» SOURCE MATERIAL:
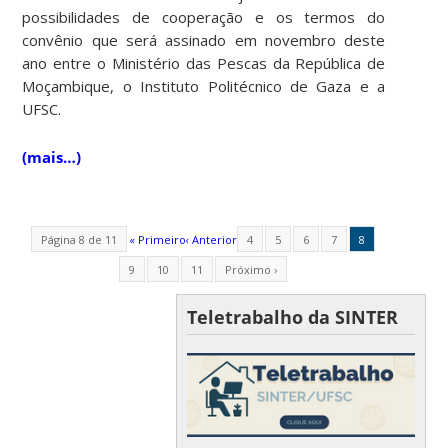
possibilidades de cooperação e os termos do
convênio que será assinado em novembro deste
ano entre o Ministério das Pescas da República de
Moçambique, o Instituto Politécnico de Gaza e a
UFSC.
(mais…)
Página 8 de 11
« Primeiro
‹ Anterior
4
5
6
7
8
9
10
11
Próximo ›
Teletrabalho da SINTER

» WHAT THE TASK REQUIRES:
Without the pictures, please output every record exactly.

» EXERCISE ANSWER:
possibilidades de cooperação e os termos do
convênio que será assinado em novembro deste
ano entre o Ministério das Pescas da República de
Moçambique, o Instituto Politécnico de Gaza e a
UFSC.
(mais…)
Página 8 de 11
« Primeiro
‹ Anterior
4
5
6
7
8
9
10
11
Próximo ›
Teletrabalho da SINTER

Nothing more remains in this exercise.